PROJECT TITLE :
Multi-objective Contextual Multi-armed Bandit With a Dominant Objective - 2018
We propose a replacement multi-objective contextual multi-armed bandit (MAB) downside with two objectives, where one of the objectives dominates the other objective. Within the proposed problem, the learner obtains a random reward vector, where each element of the reward vector corresponds to at least one of the objectives and therefore the distribution of the reward depends on the context that is provided to the learner at the start of every spherical. We tend to call this problem contextual multi-armed bandit with a dominant objective (CMAB-DO).
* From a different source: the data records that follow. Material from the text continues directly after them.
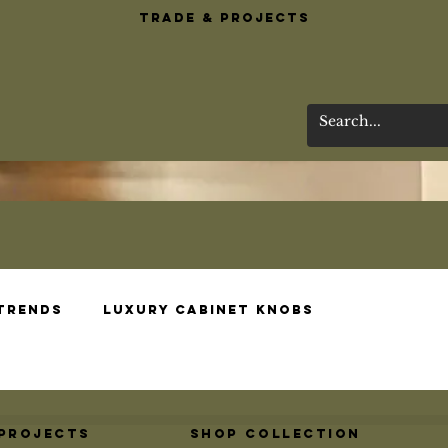
Trade & Projects
 Trends
Luxury Cabinet Knobs
esigns
Brass Bar Essentials
Wardrobe 
 Projects
Shop Collection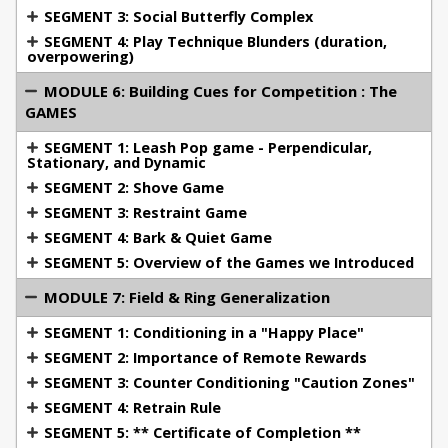
USA National Championships X 2, Regional
SEGMENT 3: Social Butterfly Complex
Championships X 3, AWMA Nationals.
SEGMENT 4: Play Technique Blunders (duration,
FCI All Breed World Championship team member
overpowering)
(Germany) where I was the youngest ever
MODULE 6: Building Cues for Competition : The
American to compete and trialed the youngest
GAMES
dog
Multiple High in Trials, High Tracking, High
SEGMENT 1: Leash Pop game - Perpendicular,
Stationary, and Dynamic
Obedience, High Protection -"V" (excellent
SEGMENT 2: Shove Game
ratings) achieved in all three phases.
SEGMENT 3: Restraint Game
SEGMENT 4: Bark & Quiet Game
Having the good fortune to work with some
SEGMENT 5: Overview of the Games we Introduced
challenging dogs which tipped the scales toward
MODULE 7: Field & Ring Generalization
either too much drive, or too little drive, required me
SEGMENT 1: Conditioning in a "Happy Place"
to become an innovative problem solver and
develop my flexibility as a trainer. The ability to
SEGMENT 2: Importance of Remote Rewards
effectively train a wide range of dogs is attributed to
SEGMENT 3: Counter Conditioning "Caution Zones"
those dogs who posed difficulties which other
SEGMENT 4: Retrain Rule
trainers had given up on.
SEGMENT 5: ** Certificate of Completion **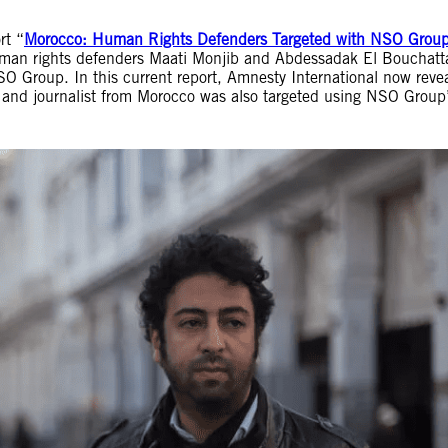
rt “
Morocco: Human Rights Defenders Targeted with NSO Group
human rights defenders Maati Monjib and Abdessadak El Bouchatt
 Group. In this current report, Amnesty International now reve
 and journalist from Morocco was also targeted using NSO Group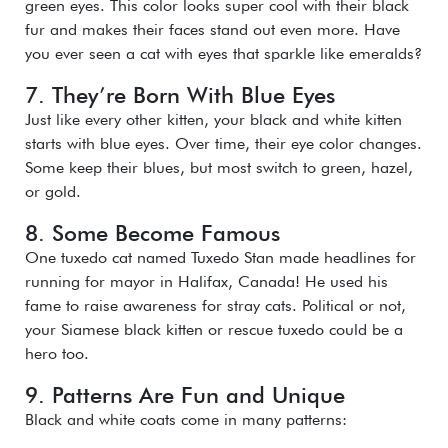
green eyes. This color looks super cool with their black
fur and makes their faces stand out even more. Have
you ever seen a cat with eyes that sparkle like emeralds?
7. They’re Born With Blue Eyes
Just like every other kitten, your black and white kitten
starts with blue eyes. Over time, their eye color changes.
Some keep their blues, but most switch to green, hazel,
or gold.
8. Some Become Famous
One tuxedo cat named Tuxedo Stan made headlines for
running for mayor in Halifax, Canada! He used his
fame to raise awareness for stray cats. Political or not,
your Siamese black kitten or rescue tuxedo could be a
hero too.
9. Patterns Are Fun and Unique
Black and white coats come in many patterns: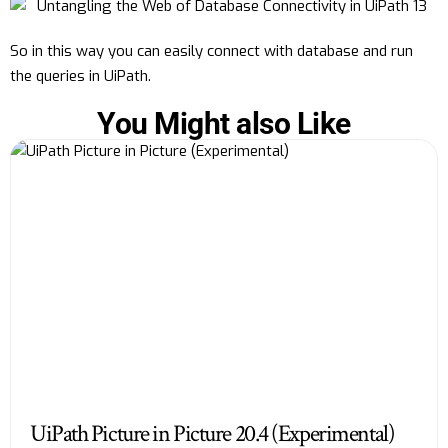
So in this way you can easily connect with database and run
the queries in UiPath.
You Might also Like
UiPath Picture in Picture 20.4 (Experimental)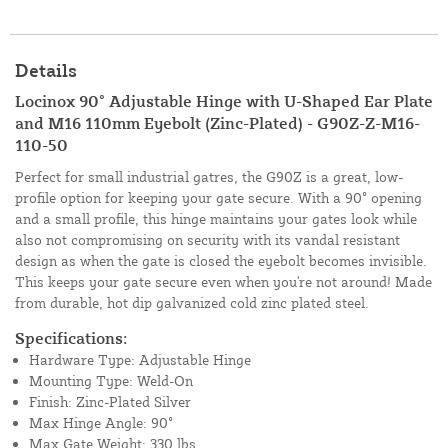
Details
Locinox 90° Adjustable Hinge with U-Shaped Ear Plate
and M16 110mm Eyebolt (Zinc-Plated) - G90Z-Z-M16-
110-50
Perfect for small industrial gatres, the G90Z is a great, low-
profile option for keeping your gate secure. With a 90° opening
and a small profile, this hinge maintains your gates look while
also not compromising on security with its vandal resistant
design as when the gate is closed the eyebolt becomes invisible.
This keeps your gate secure even when you're not around! Made
from durable, hot dip galvanized cold zinc plated steel.
Specifications:
Hardware Type: Adjustable Hinge
Mounting Type: Weld-On
Finish: Zinc-Plated Silver
Max Hinge Angle: 90°
Max Gate Weight: 330 lbs.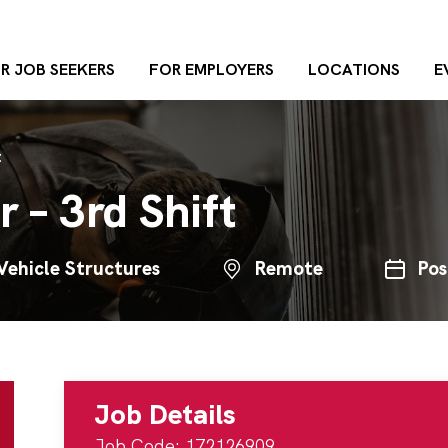
R JOB SEEKERS
FOR EMPLOYERS
LOCATIONS
E
t
 – 3rd Shift
Vehicle Structures
Remote
Pos
Job Details
Job Code: 172126909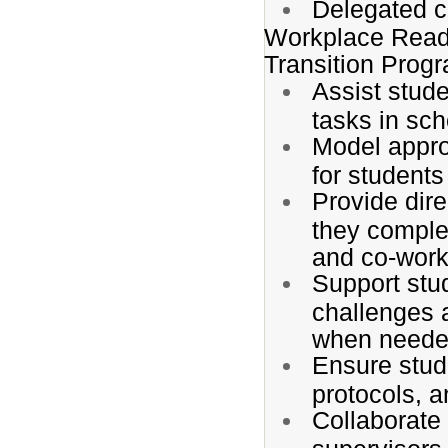
Delegated ca
Workplace Read
Transition Prog
Assist stude
tasks in sc
Model appro
for students
Provide dir
they complet
and co-work
Support stu
challenges 
when neede
Ensure stud
protocols, 
Collaborate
In CMAB-DO, the goal of the learner is to maximise its total reward in the non-dominant objective whereas guaranteeing that it maximizes its total reward within the dominant objective. During this case, the optimal arm given the context is the one that maximizes the expected reward in the non-dominant objective among all arms that maximize the expected reward within the dominant objective. Initial, we have a tendency to show that the optimal arm lies in the Pareto front. Then, we propose the multi-objective contextual multi-armed bandit algorithm (MOC-MAB), and outline 2 performance measures: the two-dimensional (2d) regret and the Pareto regret. We have a tendency to show that each the 2nd regret and the Pareto regret of MOC-MAB are sublinear in the quantity of rounds. We have a tendency to also compare the performance of the proposed algorithm with other state-of-the-art strategies in synthetic and real-world datasets. The proposed model and also the algorithm have a wide range of real-world applications that involve multiple and presumably conflicting objectives starting from wireless communication to medical diagnosis and recommender systems.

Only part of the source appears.